Irish Whiskey Braised Corned Beef Sandwiches on Pretzel Rolls

 

One 3-pound corned beef brisket (uncooked), in brine
13 cups cold water
1 750 ml bottle of Jameson Irish Whiskey
2 bay leaves
3 tsp black peppercorns
4 allspice berries, whole
1 cinnamon stick
10 garlic cloves, peeled
3 star anise, whole
4 whole cloves
1/2 head red cabbage (about 2 pounds), cut into 1/2-inch slices
10 fingerling potatoes (about 1 1/4 pounds), halved lengthwise
Freshly ground black pepper to taste
6 pretzel rolls
4 tbsp whole-grain mustard

Preheat the oven to 325 degrees F.

Place the corned beef in a colander in the sink and rinse well under cold running water.

Place the corned beef in a large Dutch oven with a tight-fitting lid. Add water, Jameson, star anise, peppercorns, allspice berries, garlic and cloves. Bring to a boil, uncovered, and skim off any scum that rises to the surface. Cover and transfer pan to the oven, and braise until very tender, about three hours.

Transfer the corned beef to a cutting board and cover tightly with foil to keep warm.
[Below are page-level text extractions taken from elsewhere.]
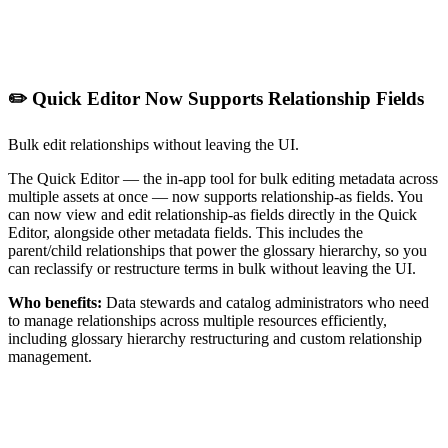
✏️ Quick Editor Now Supports Relationship Fields
Bulk edit relationships without leaving the UI.
The Quick Editor — the in-app tool for bulk editing metadata across
multiple assets at once — now supports relationship-as fields. You
can now view and edit relationship-as fields directly in the Quick
Editor, alongside other metadata fields. This includes the
parent/child relationships that power the glossary hierarchy, so you
can reclassify or restructure terms in bulk without leaving the UI.
Who benefits:
Data stewards and catalog administrators who need
to manage relationships across multiple resources efficiently,
including glossary hierarchy restructuring and custom relationship
management.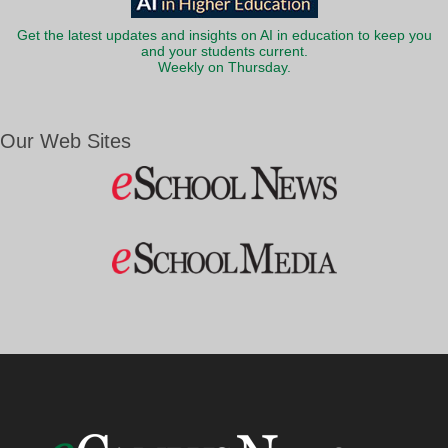
Get the latest updates and insights on AI in education to keep you
and your students current.
Weekly on Thursday.
Our Web Sites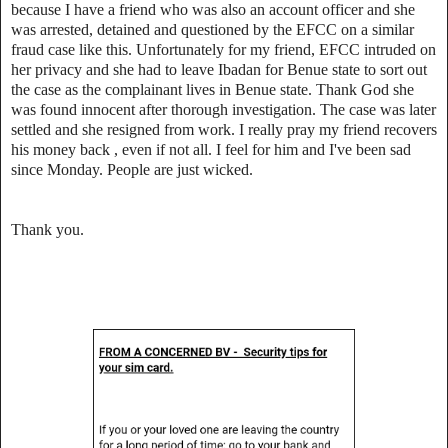
because I have a friend who was also an account officer and she
was arrested, detained and questioned by the EFCC on a similar
fraud case like this. Unfortunately for my friend, EFCC intruded on
her privacy and she had to leave Ibadan for Benue state to sort out
the case as the complainant lives in Benue state. Thank God she
was found innocent after thorough investigation. The case was later
settled and she resigned from work. I really pray my friend recovers
his money back , even if not all. I feel for him and I've been sad
since Monday. People are just wicked.
Thank you.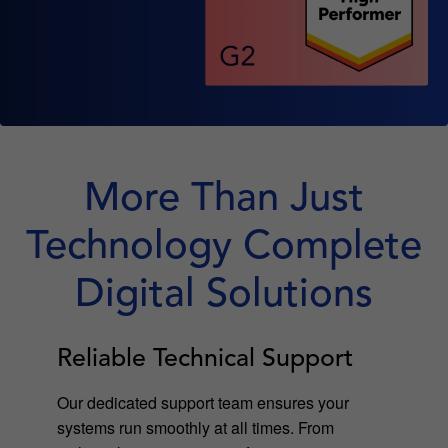
More Than Just
Technology Complete
Digital Solutions
Reliable Technical Support
Our dedicated support team ensures your
systems run smoothly at all times. From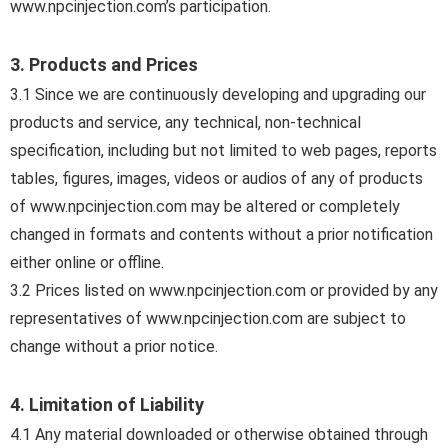
www.npcinjection.com’s participation.
3. Products and Prices
3.1 Since we are continuously developing and upgrading our
products and service, any technical, non-technical
specification, including but not limited to web pages, reports
tables, figures, images, videos or audios of any of products
of www.npcinjection.com may be altered or completely
changed in formats and contents without a prior notification
either online or offline.
3.2 Prices listed on www.npcinjection.com or provided by any
representatives of www.npcinjection.com are subject to
change without a prior notice.
4. Limitation of Liability
4.1 Any material downloaded or otherwise obtained through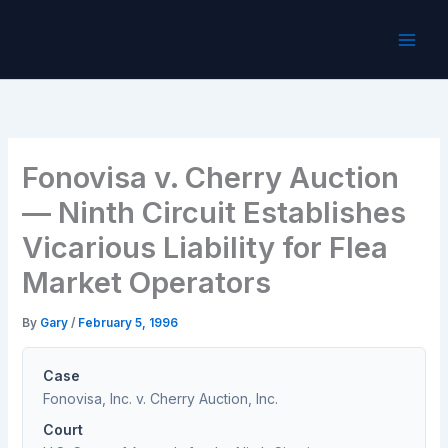
Skip
to
content
Fonovisa v. Cherry Auction
— Ninth Circuit Establishes
Vicarious Liability for Flea
Market Operators
By
Gary
/
February 5, 1996
Case
Fonovisa, Inc. v. Cherry Auction, Inc.
Court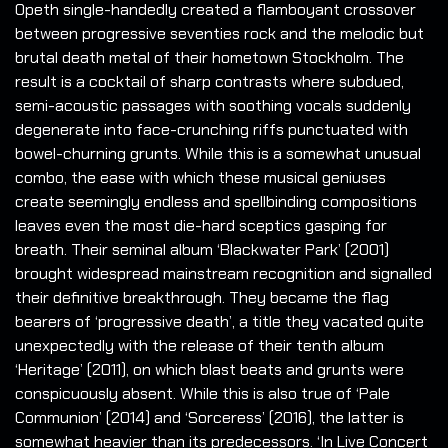
Opeth single-handedly created a flamboyant crossover
between progressive seventies rock and the melodic but
brutal death metal of their hometown Stockholm. The
result is a cocktail of sharp contrasts where subdued,
semi-acoustic passages with soothing vocals suddenly
degenerate into face-crunching riffs punctuated with
bowel-churning grunts. While this is a somewhat unusual
combo, the ease with which these musical geniuses
create seemingly endless and spellbinding compositions
leaves even the most die-hard sceptics gasping for
breath. Their seminal album ‘Blackwater Park’ (2001)
brought widespread mainstream recognition and signalled
their definitive breakthrough. They became the flag
bearers of ‘progressive death’, a title they vacated quite
unexpectedly with the release of their tenth album
‘Heritage’ (2011), on which blast beats and grunts were
conspicuously absent. While this is also true of ‘Pale
Communion’ (2014) and ‘Sorceress’ (2016), the latter is
somewhat heavier than its predecessors. ‘In Live Concert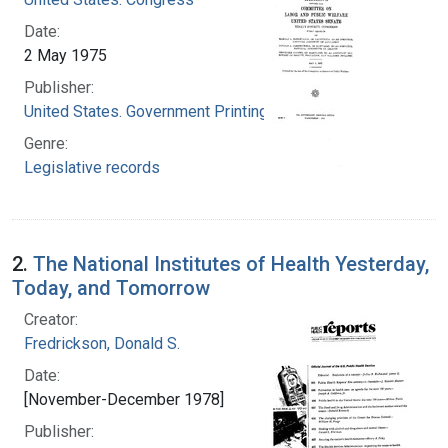
Date:
2 May 1975
Publisher:
United States. Government Printing Office
Genre:
Legislative records
2.
The National Institutes of Health Yesterday,
Today, and Tomorrow
Creator:
Fredrickson, Donald S.
Date:
[November-December 1978]
Publisher: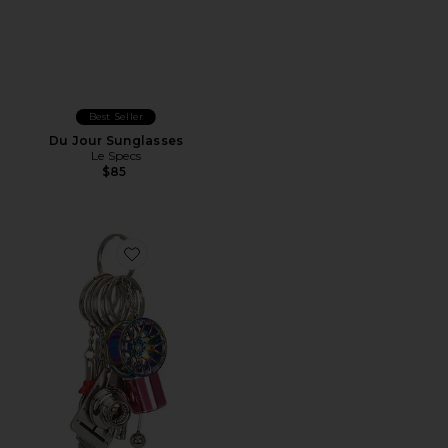
Best Seller
Du Jour Sunglasses
Le Specs
$85
Favorite Car Part Keychain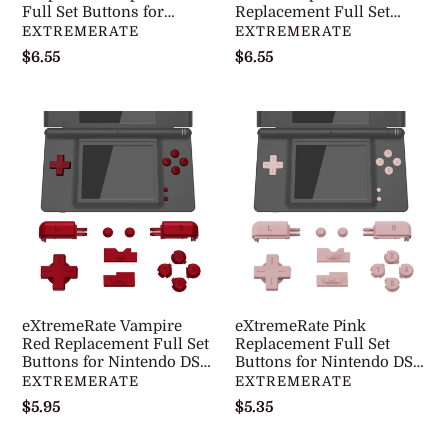
DS
Full Set Buttons for
DS
Replacement Full Set
Nintendo DS Lite NDSL -
Buttons for Nintendo DS
DISTRIBUTEUR
DISTRIBUTEUR
EXTREMERATE
EXTREMERATE
Lite
Lite
DSLJ1001WS
Lite NDSL - DSLJ1007WS
Prix
$6.55
Prix
$6.55
NDSL
NDSL
normal
normal
-
-
DSLJ1001WS
DSLJ1007WS
eXtremeRate
eXtremeRate
Vampire
Pink
Red
Replacement
Replacement
Full
Full
Set
Set
Buttons
Buttons
for
for
Nintendo
Nintendo
DS
eXtremeRate Vampire
eXtremeRate Pink
DS
Lite
Red Replacement Full Set
Replacement Full Set
Lite
Buttons for Nintendo DS
NDSL
Buttons for Nintendo DS
Lite NDSL - DSLJ1004WS
Lite NDSL - DSLJ1006WS
DISTRIBUTEUR
DISTRIBUTEUR
EXTREMERATE
EXTREMERATE
NDSL
-
Prix
$5.95
Prix
$5.35
-
DSLJ1006WS
normal
normal
DSLJ1004WS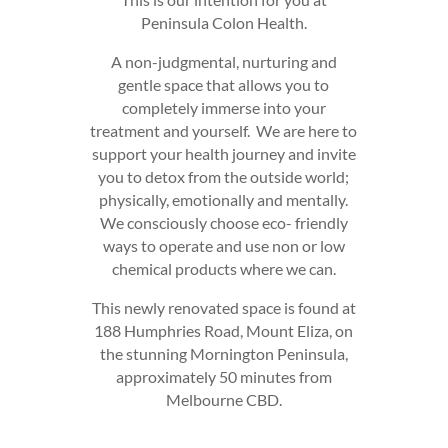
Peninsula Colon Health.
A non-judgmental, nurturing and
gentle space that allows you to
completely immerse into your
treatment and yourself. We are here to
support your health journey and invite
you to detox from the outside world;
physically, emotionally and mentally.
We consciously choose eco- friendly
ways to operate and use non or low
chemical products where we can.
This newly renovated space is found at
188 Humphries Road, Mount Eliza, on
the stunning Mornington Peninsula,
approximately 50 minutes from
Melbourne CBD.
Add the cabbage and potatoes to the cooking liquid and bring to a boil. Lower the heat and simmer until the vegetables are tender, about 20 minutes.

Using a slotted spoon, transfer the cabbage and potatoes to paper towels to drain. Slice the corned beef across the grain of the meat into thin slices.

Assemble sandwiches by slicing the pretzel roll in half, then spreading on some whole-grain mustard. Arrange beef slices, then cabbage onto roll and close.